T’ai Chi Ch’uan is one of the four main systems of Chinese Kung Fu, and the most powerful. Unlike the other styles of Kung Fu in which the speed and power are made visible, T’ai Chi Ch’uan forms look soft and receptive. Beneath that slow, flowing movement is a coiled spring of resilient force, the nomenclature for which is “peng jing.”
All of the various T’ai Chi Ch’uan styles share the same principles – slow, soft, relaxed movements that radiate from the center with weight sunk, and light steps. When both players adhere to the same basic principles, a common body language is spoken that allows students from any style or system to communicate their level of skill with the partnered T’ai Chi exercise called “Push Hands.” This interactive T’ai Chi practice teaches students how to exchange energy without invasive contact. Push hands teaches a way to repel violent force without getting tired, vexed or injured, and without injuring the other person.
T’ai Chi can be practiced at any age and is very therapeutic. Practicing T’ai Chi improves circulation, balance, breathing, bone density, immunity, longevity, awareness and focus. Because T’ai Chi Ch’uan is the integration of Qigong and Kung Fu, it heals and teaches fighting at the same time.
T’ai Chi Ch’uan is considered an “internal” system of Kung Fu, and the movements are performed slowly, constantly and smoothly, while the “external” systems of Kung Fu are done hastily, and with a show of force. Some styles of T’ai Chi Ch’uan, like Chen style and Original Yang style (aka Guang Ping Yang) have a slow build up to occasional forceful emissions of power. Other styles, like Wu style, are entirely soft, meditative and self-contained. Though Wu and Yang styles do not show force, they often produce very skilled Push Hands players.

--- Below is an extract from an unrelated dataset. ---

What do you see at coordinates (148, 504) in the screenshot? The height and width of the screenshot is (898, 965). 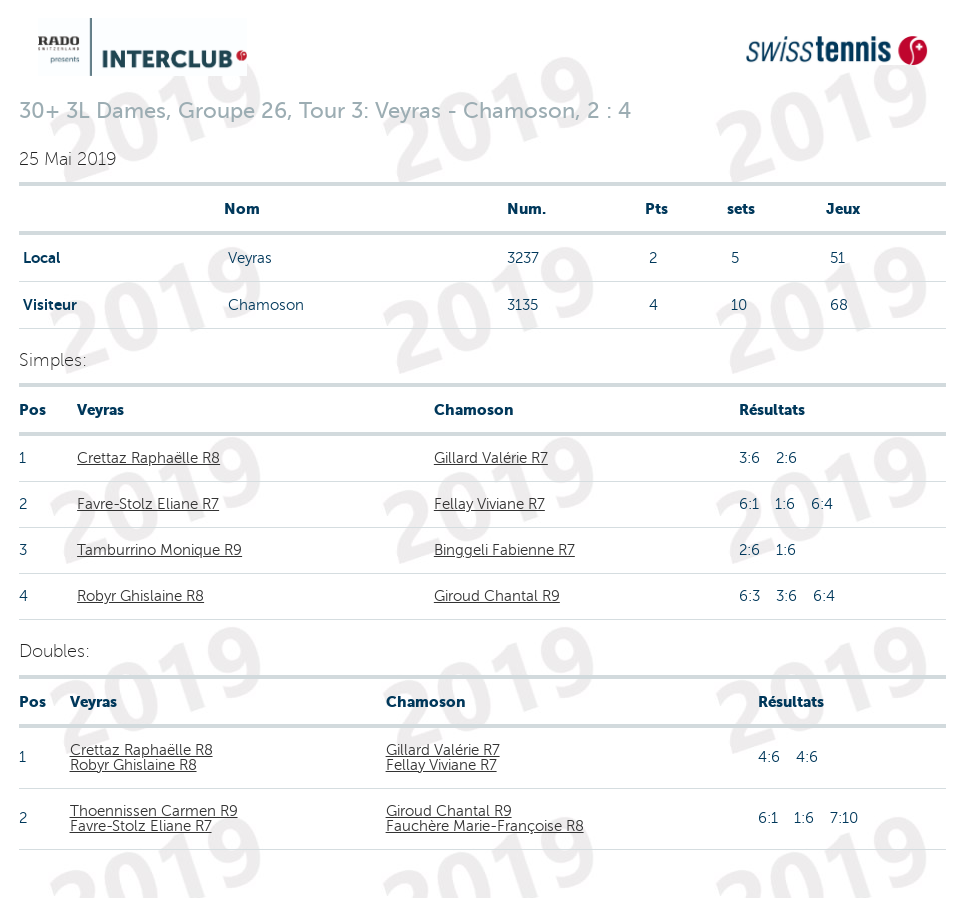 I see `Favre-Stolz Eliane R7` at bounding box center [148, 504].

T’ai Chi Ch’uan moves from posture to posture like a river, flowing over obstacles — a constant flow of changes. The positions in-between each picture-perfect posture are as important as the completed movements. Practicing T’ai Chi Ch’uan form exemplifies the notion that “Life is a journey, not a destination.”
The primary distinction between the practice of T’ai Chi Ch’uan and all other martial arts styles is the self-control and constant mindful awareness created by the slowness of execution. Anyone adept at T’ai Chi Ch’uan can deflect most aggressive attacks without direct opposition, by going with the flow and not resisting it, and then channeling it in another direction.
T’ai Chi practice rewires our reactions to stress. Our “reptilian brains” are bypassed and instead we are reprogrammed to respond with a balanced integration of compassion and aggression. It is the expression of reason over reaction, and mind over matter.
T’ai Chi aligns itself with natural law, and the same laws that prevail in physics with regard to gravity, rotation, motion and stillness. Psychology, physiology, aesthetics, and spirituality all come into play in T’ai Chi. T’ai Chi does not rely on pure strength, but rather awareness, grace and sensitivity. Women can rarely match men in strength, but we excel in these other areas. T’ai Chi uses awareness, calmness and control to counter mindless, brute force.
Ironically, T’ai Chi, unlike sports or pure conditioning, does not exploit energy for with the goal of winning, running faster, or scoring points. T’ai Chi improves ones whole state of being by “cultivating qi.” This refined method of self-expression provides youthful energy and is a philosophy, a health care plan and a social security system all rolled into one. It is a step up on the evolutionary ladder of humankind. It represents our progress from animalistic primates who grab, push and shove, or cower, shrink and run into balanced, civilized, enlightened people who can take care of themselves and others well into old age.
Understanding T’ai Chi philosophy helps people bond with others on this path. The intense bonding, the sense of community and friendship with ones sisters and brothers is another one of the rich rewards from practicing T’ai Chi. The far reaching and overarching goals of T’ai Chi make the patience required during the learning process a relatively small sacrifice. The cognitive sensing from slowing down even while in the learning phase provides the immediate reward of qi flow, of feeling more centered and balanced, and over time, the higher level of skill that is attained from long-term training. Practitioners enjoy richer, wiser lives from taking the time to learn and practice T’ai Chi.
The ease of execution comes from focusing on where you are coming from to get to where you are going, not from trying to be where you are not. You always have to be firmly sunk and rooted on the back leg to achieve the light step on the other leg to advance to the next movement. You can never get ahead of yourself, literally and figuratively.
Ironically, you won’t get where you want to be – healthy, calm and youthful – by straining to be as strong as you think you should be, or struggling look as young as you once did. You will achieve this by practicing something that is designed specifically to produce youth and vitality – T’ai Chi.